There is growing demand for mine-site financial managers to increase the visibility of a larger, more detailed range of statics. These numbers include the firm’s individual, unique numbers as well as industry wide trends and KPI’s. Ensuring that a firm’s numbers are considered in relation to the industry and the performance of their top competitors helps create a more realistic, accurate understanding of their fiscal performance, as opposed to a skewed perception void of concrete relation. Furthermore, making these numbers highly visible to the key decision makers of the firm creates a greater degree of control.
Mine-site financial planners, mining firm budget managers and those in similar positions can affect significant, positive change in the current and future health of their firm by assigning greater importance to financial visibility and its powerful byproduct of improved control. As part of this, performing in-depth plan versus actuals analyses allows for extremely valuable variance reporting. This type of reporting grants an improved understanding of the reasons and contributing logic behind the causes of specific, significant activity underlying a company’s performance.
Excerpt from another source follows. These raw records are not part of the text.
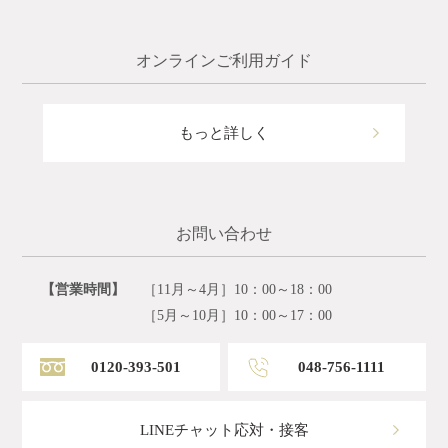
オンラインご利用ガイド
もっと詳しく
お問い合わせ
【営業時間】
［11月～4月］10：00～18：00
［5月～10月］10：00～17：00
0120-393-501
048-756-1111
LINEチャット応対・接客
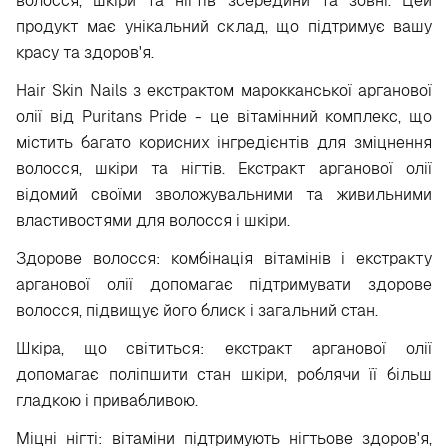
волосся, шкіри та нігтів зсередини та зовні. Цей
продукт має унікальний склад, що підтримує вашу
красу та здоров'я.
Hair Skin Nails з екстрактом марокканської арганової
олії від Puritans Pride - це вітамінний комплекс, що
містить багато корисних інгредієнтів для зміцнення
волосся, шкіри та нігтів. Екстракт арганової олії
відомий своїми зволожувальними та живильними
властивостями для волосся і шкіри.
Здорове волосся: комбінація вітамінів і екстракту
арганової олії допомагає підтримувати здорове
волосся, підвищує його блиск і загальний стан.
Шкіра, що світиться: екстракт арганової олії
допомагає поліпшити стан шкіри, роблячи її більш
гладкою і привабливою.
Міцні нігті: вітаміни підтримують нігтьове здоров'я,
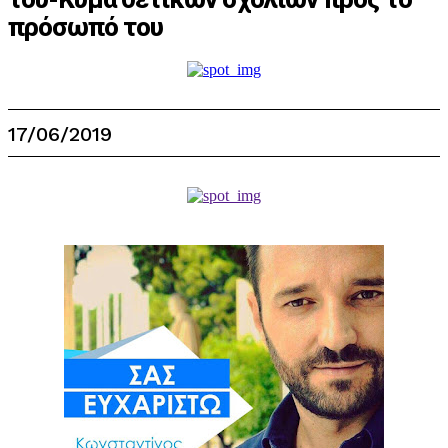
πρόσωπό του
17/06/2019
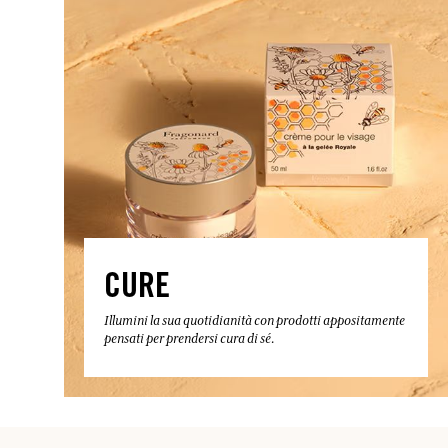
CURE
Illumini la sua quotidianità con prodotti appositamente
pensati per prendersi cura di sé.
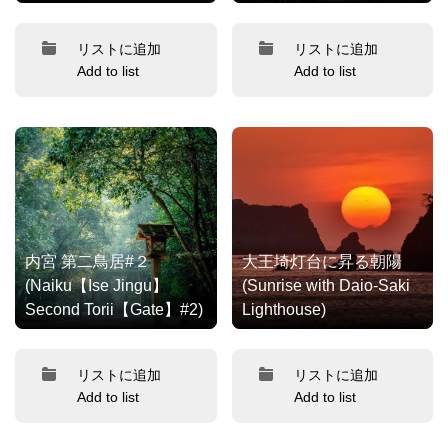
リストに追加
リストに追加
Add to list
Add to list
内宮 第二鳥居#２
大王埼灯台に昇る朝陽
(Naiku【Ise Jingu】
(Sunrise with Daio-Saki
Second Torii【Gate】#2)
Lighthouse)
リストに追加
リストに追加
Add to list
Add to list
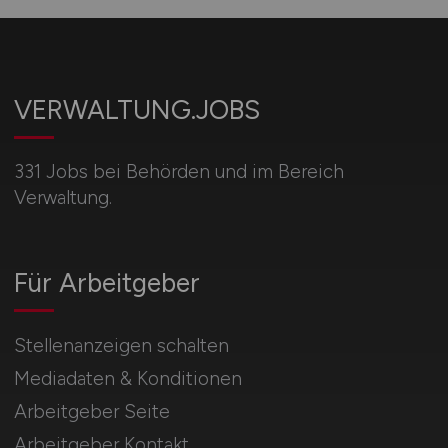
VERWALTUNG.JOBS
331 Jobs bei Behörden und im Bereich
Verwaltung.
Für Arbeitgeber
Stellenanzeigen schalten
Mediadaten & Konditionen
Arbeitgeber Seite
Arbeitgeber Kontakt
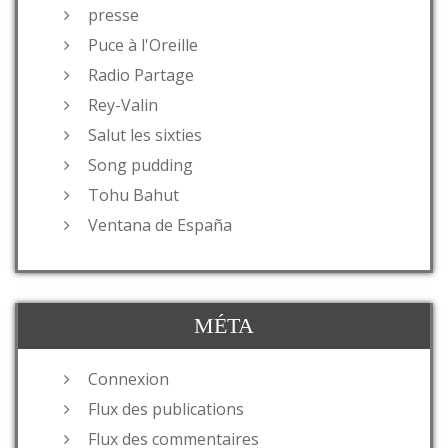
presse
Puce à l'Oreille
Radio Partage
Rey-Valin
Salut les sixties
Song pudding
Tohu Bahut
Ventana de España
MÉTA
Connexion
Flux des publications
Flux des commentaires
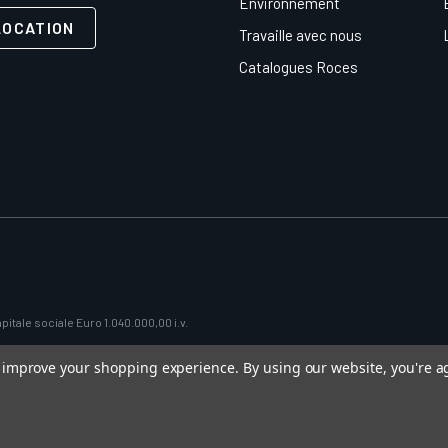
Environnement
LOCATION
Travaille avec nous
Catalogues Roces
itale sociale Euro 1.040.000,00 i.v.
to improve your shopping experience.
By using our website, you're a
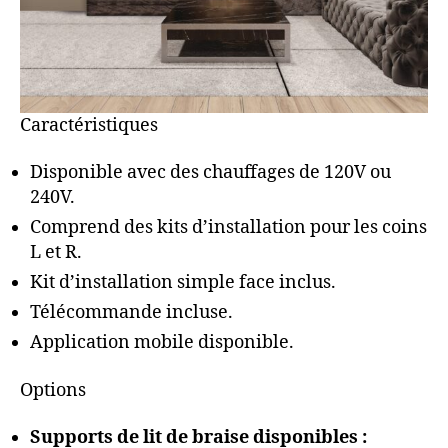
Caractéristiques
Disponible avec des chauffages de 120V ou
240V.
Comprend des kits d’installation pour les coins
L et R.
Kit d’installation simple face inclus.
Télécommande incluse.
Application mobile disponible.
Options
Supports de lit de braise disponibles :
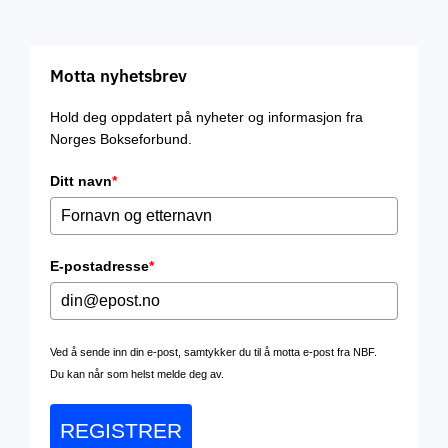
Motta nyhetsbrev
Hold deg oppdatert på nyheter og informasjon fra
Norges Bokseforbund.
Ditt navn
*
E-postadresse
*
Ved å sende inn din e-post, samtykker du til å motta e-post fra NBF.
Du kan når som helst melde deg av.
REGISTRER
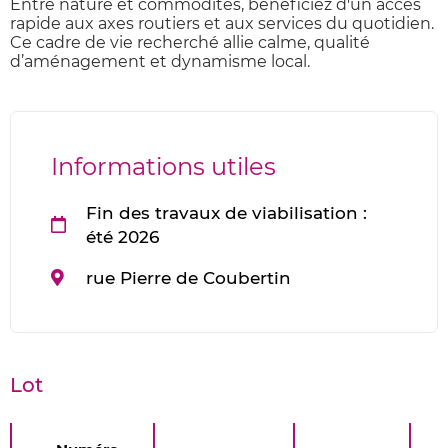
Entre nature et commodités, bénéficiez d'un accès
rapide aux axes routiers et aux services du quotidien.
Ce cadre de vie recherché allie calme, qualité
d’aménagement et dynamisme local.
Informations utiles
Fin des travaux de viabilisation :
été 2026
Adresse
rue Pierre de Coubertin
:
Lot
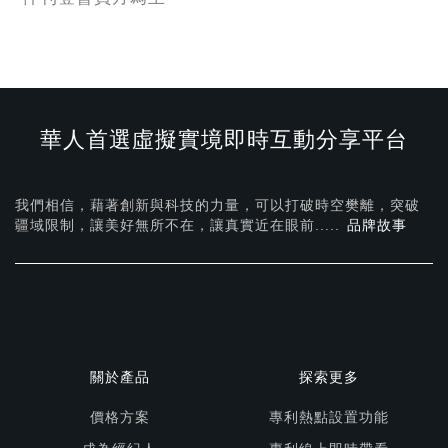
華人首選虛擬實境即時互動分享平台
我們相信，藉著創新與科技的力量，可以打破時空樊離，突破
疆域限制，讓美好無所不在，
讓真實近在眼前.....
品牌故事
關於產品
探索更多
價格方案
專利熱點設置功能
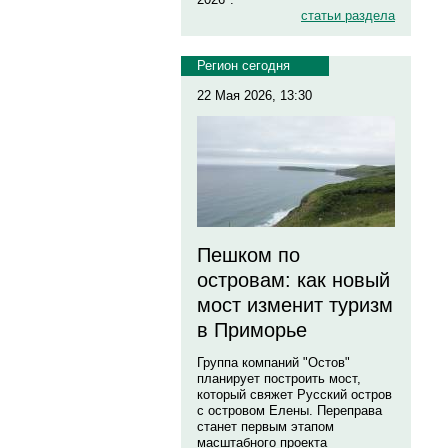
статьи раздела
Регион сегодня
22 Мая 2026, 13:30
Пешком по
островам: как новый
мост изменит туризм
в Приморье
Группа компаний "Остов"
планирует построить мост,
который свяжет Русский остров
с островом Елены. Переправа
станет первым этапом
масштабного проекта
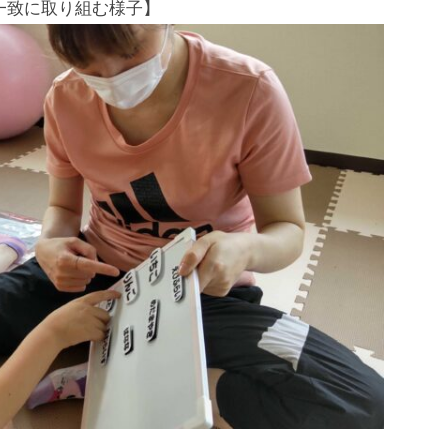
一致に取り組む様子】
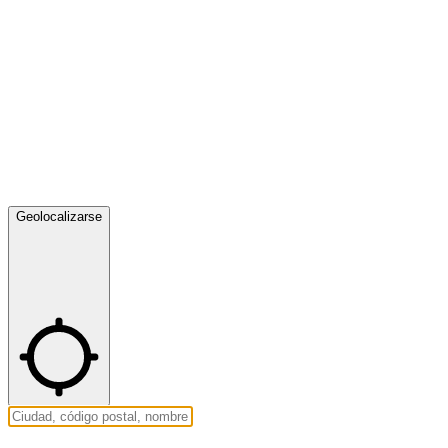
Geolocalizarse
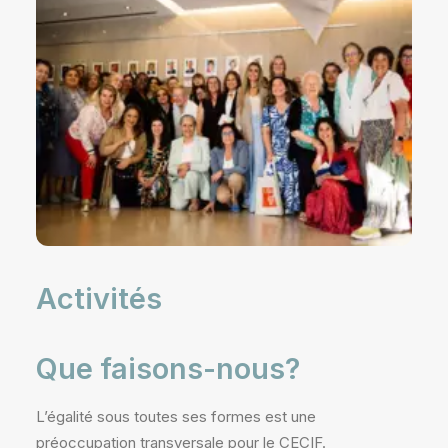
Activités
Que faisons-nous?
L’égalité sous toutes ses formes est une
préoccupation transversale pour le CECIF.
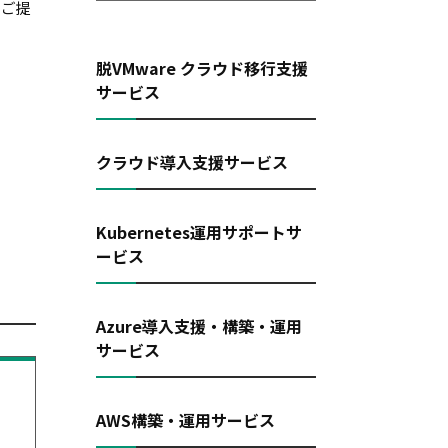
をご提
脱VMware クラウド移行支援
サービス
クラウド導入支援サービス
Kubernetes運用サポートサ
ービス
Azure導入支援・構築・運用
サービス
AWS構築・運用サービス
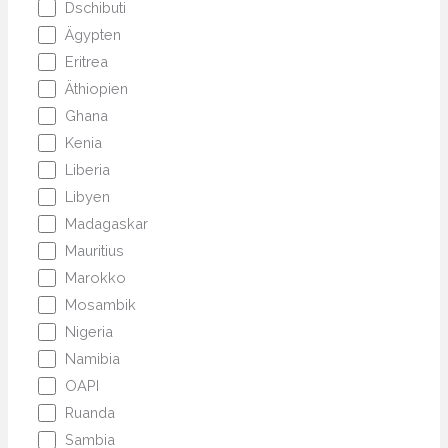
Dschibuti
Ägypten
Eritrea
Äthiopien
Ghana
Kenia
Liberia
Libyen
Madagaskar
Mauritius
Marokko
Mosambik
Nigeria
Namibia
OAPI
Ruanda
Sambia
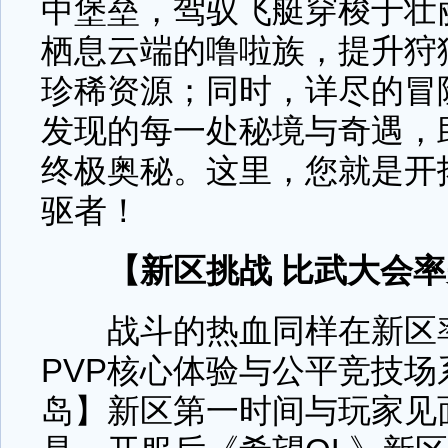
中堡垒，驾驭飞艇穿梭于壮
栖息云端的噜啦族，提升狩
珍稀资源；同时，详尽的冒
发现的每一处秘境与奇遇，
终极奥秘。这里，您就是开
驱者！
【新区挑战 比武大会
战斗的热血同样在新区率
PVP核心体验与公平竞技
岛】新区第一时间与玩家见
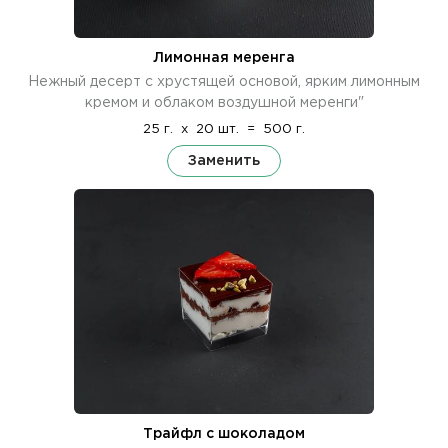
Лимонная меренга
Нежный десерт с хрустящей основой, ярким лимонным
кремом и облаком воздушной меренги"
25 г.
x
20 шт.
=
500 г.
Заменить
Трайфл с шоколадом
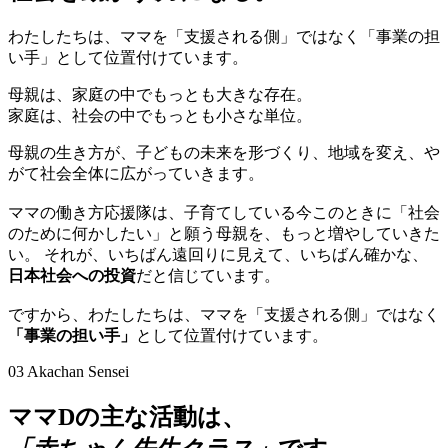
わたしたちは、ママを「支援される側」ではなく「事業の担
い手」として位置付けています。
母親は、家庭の中でもっとも大きな存在。
家庭は、社会の中でもっとも小さな単位。
母親の生き方が、子どもの未来を形づくり、地域を変え、や
がて社会全体に広がっていきます。
ママの働き方応援隊は、子育てしている今このときに「社会
のために何かしたい」と願う母親を、もっと増やしていきた
い。 それが、いちばん遠回りに見えて、いちばん確かな、
日本社会への投資
だと信じています。
ですから、わたしたちは、ママを「支援される側」ではなく
「事業の担い手」
として位置付けています。
03
Akachan Sensei
ママDの主な活動は、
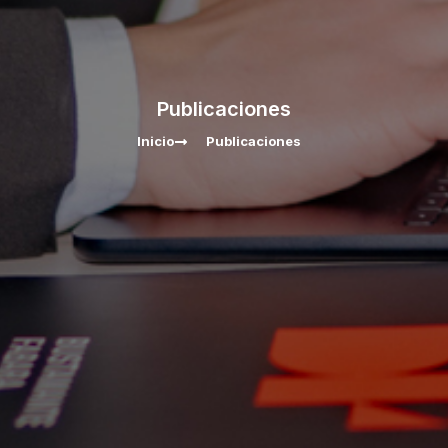
Publicaciones
Inicio
Publicaciones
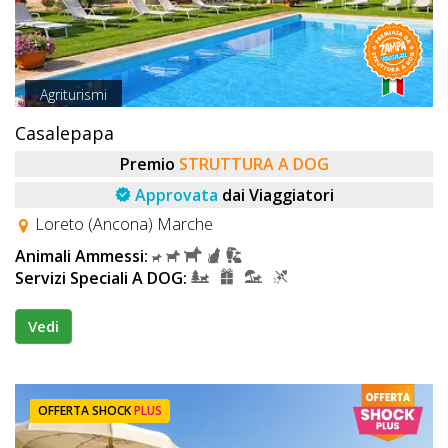
Agriturismi
Casalepapa
Premio
STRUTTURA A DOG
Approvata
dai Viaggiatori
Loreto (Ancona) Marche
Animali Ammessi:
Servizi Speciali A DOG:
Vedi
OFFERTA SHOCK
PLUS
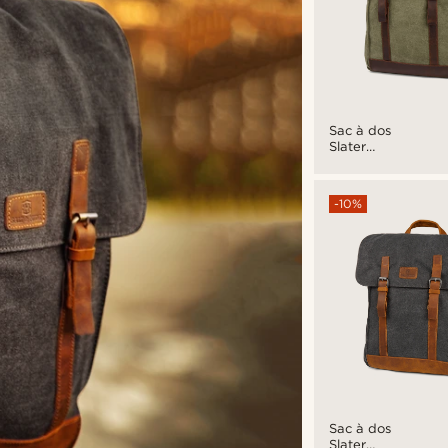
Sac à dos
Slater
Classic vert
et brun
-10%
Sac à dos
Slater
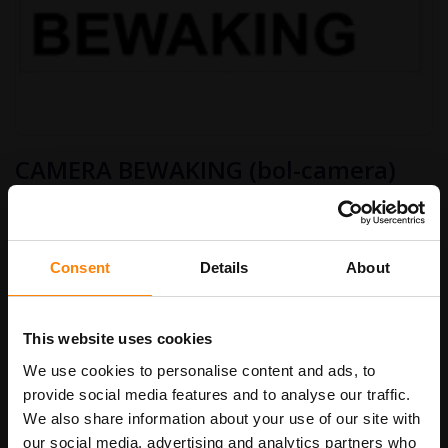
Ga
CAMERA BEWAKING (bol-camera)
naar
het
begin
€ 9,50
van
Art.nr.
TB30
€ 11,50
de
afbeeldingen-
Consent
Details
About
gallerij
bordenmaat
This website uses cookies
We use cookies to personalise content and ads, to
provide social media features and to analyse our traffic.
In Winkelwagen
We also share information about your use of our site with
our social media, advertising and analytics partners who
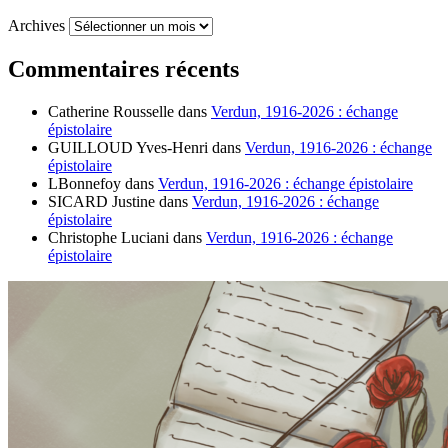
Archives
Commentaires récents
Catherine Rousselle
dans
Verdun, 1916-2026 : échange
épistolaire
GUILLOUD Yves-Henri
dans
Verdun, 1916-2026 : échange
épistolaire
LBonnefoy
dans
Verdun, 1916-2026 : échange épistolaire
SICARD Justine
dans
Verdun, 1916-2026 : échange
épistolaire
Christophe Luciani
dans
Verdun, 1916-2026 : échange
épistolaire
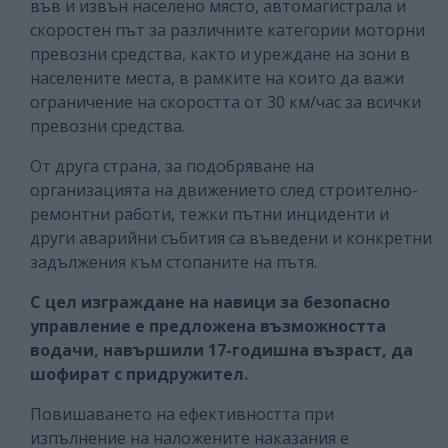
във и извън населено място, автомагистрала и
скоростен път за различните категории моторни
превозни средства, както и уреждане на зони в
населените места, в рамките на които да важи
ограничение на скоростта от 30 км/час за всички
превозни средства.
От друга страна, за подобряване на
организацията на движението след строително-
ремонтни работи, тежки пътни инциденти и
други аварийни събития са въведени и конкретни
задължения към стопаните на пътя.
С цел изграждане на навици за безопасно
управление е предложена възможността
водачи, навършили 17-годишна възраст, да
шофират с придружител.
Повишаването на ефективността при
изпълнение на наложените наказания е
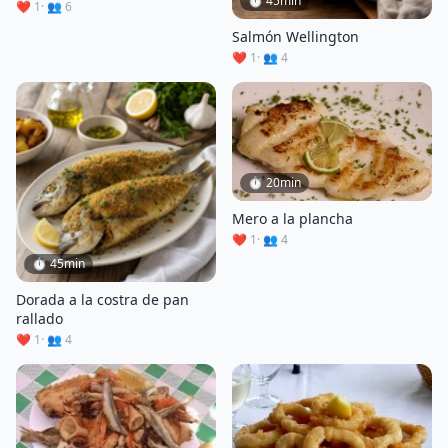
⏱ 45min
❤️ 1
· 👥 6
Salmón Wellington
❤️ 1
· 👥 4
⏱ 20min
Mero a la plancha
❤️ 1
· 👥 4
⏱ 45min
Dorada a la costra de pan
rallado
❤️ 1
· 👥 4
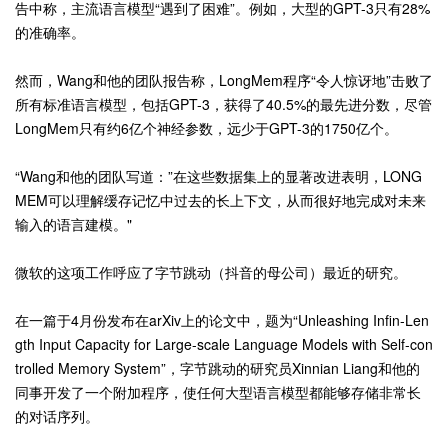
告中称，主流语言模型“遇到了困难”。例如，大型的GPT-3只有28%
的准确率。
然而，Wang和他的团队报告称，LongMem程序“令人惊讶地”击败了
所有标准语言模型，包括GPT-3，获得了40.5%的最先进分数，尽管
LongMem只有约6亿个神经参数，远少于GPT-3的1750亿个。
“Wang和他的团队写道：”在这些数据集上的显著改进表明，LONG
MEM可以理解缓存记忆中过去的长上下文，从而很好地完成对未来
输入的语言建模。"
微软的这项工作呼应了字节跳动（抖音的母公司）最近的研究。
在一篇于4月份发布在arXiv上的论文中，题为“Unleashing Infin-Len
gth Input Capacity for Large-scale Language Models with Self-con
trolled Memory System”，字节跳动的研究员Xinnian Liang和他的
同事开发了一个附加程序，使任何大型语言模型都能够存储非常长
的对话序列。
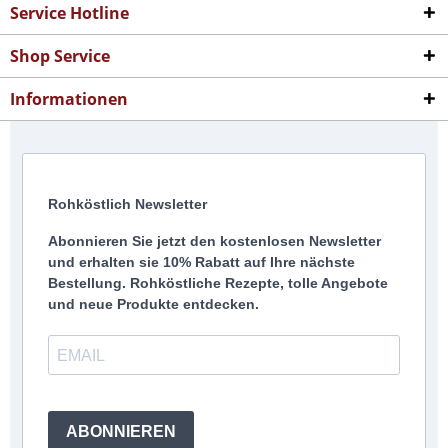
Service Hotline
Shop Service
Informationen
Rohköstlich Newsletter
Abonnieren Sie jetzt den kostenlosen Newsletter
und erhalten sie 10% Rabatt auf Ihre nächste
Bestellung. Rohköstliche Rezepte, tolle Angebote
und neue Produkte entdecken.
ABONNIEREN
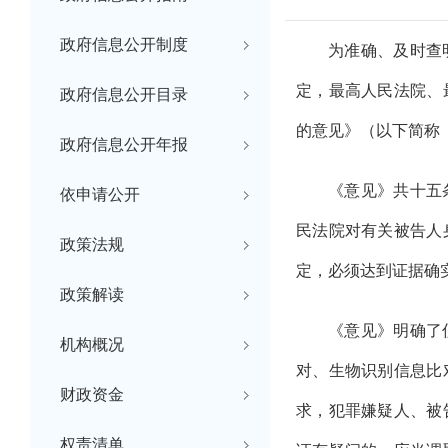
政府信息公开制度
为准确、及时查
定，最高人民法院、
政府信息公开目录
的意见》（以下简称
政府信息公开年报
《意见》共十五
依申请公开
民法院对有关被告人
政策法规
定，必须达到证据确
政策解读
《意见》明确了
机构概况
对、生物识别信息比
财政资金
求，犯罪嫌疑人、被
权责清单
A great deal more can be done to properly plan and manage budgets when armed with the vital information garnered from variance reporting. While the ideal situation would include a flexible budget, it is usually only a minority of companies that are able to enjoy said flexibility. However, incorporating variance reporting does help facilitate some degree of liquidity in budget, providing strong indicators of areas that are matching up well with their budgetary expectations and those that need to be adjusted accordingly.
Another powerful, invaluable financial management and budget planning tool for mine sites is the use of past and present data sets, including plan versus actual, to improve prediction capabilities regarding capital and operating cost structures. Harnessing the ability to predict the financial implications of changes in the mining environment is of critical importance to a mining company’s success.
Centralized Financial Platform
Granted, there exists great power in the inherent knowledge that accompanies successful predictions. But this highlights the important responsibility of mining-firm financial managers to properly present these predictions and convincingly show the right, key confidence factors to establish a strong enough case for the best course of action. Board members look at the financial profile of a company much differently than the financial managers and budget planners. This highlights how beneficial a central platform can be for the financial management of a company.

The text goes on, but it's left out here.